Directions »
Repeat the data below in full and exactly.

Data extract »

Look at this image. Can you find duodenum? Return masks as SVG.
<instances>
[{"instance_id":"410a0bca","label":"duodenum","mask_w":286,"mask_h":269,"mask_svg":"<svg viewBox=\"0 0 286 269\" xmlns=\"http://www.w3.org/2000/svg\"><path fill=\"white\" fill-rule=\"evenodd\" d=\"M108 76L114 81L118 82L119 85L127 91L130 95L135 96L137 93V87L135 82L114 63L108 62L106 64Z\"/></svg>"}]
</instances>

Response »
Look at this image. Can you find duodenum? Return masks as SVG.
<instances>
[{"instance_id":"410a0bca","label":"duodenum","mask_w":286,"mask_h":269,"mask_svg":"<svg viewBox=\"0 0 286 269\" xmlns=\"http://www.w3.org/2000/svg\"><path fill=\"white\" fill-rule=\"evenodd\" d=\"M108 76L114 81L118 82L119 85L127 91L130 95L135 96L137 93V87L135 82L114 63L108 62L106 64Z\"/></svg>"}]
</instances>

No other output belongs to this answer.